▸ **Exercise data**:
::::
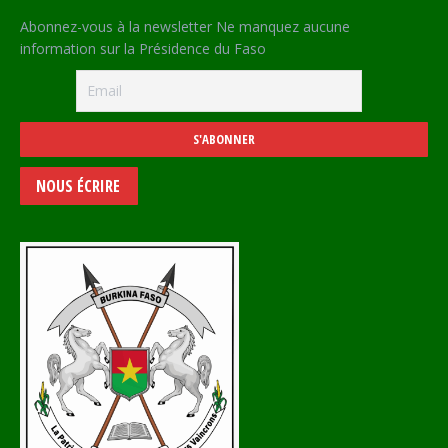
Abonnez-vous à la newsletter Ne manquez aucune
information sur la Présidence du Faso
NOUS ÉCRIRE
::::
Please output the material above again, exactly, and omit every image.

▸ **Finished task**:
Abonnez-vous à la newsletter Ne manquez aucune
information sur la Présidence du Faso
NOUS ÉCRIRE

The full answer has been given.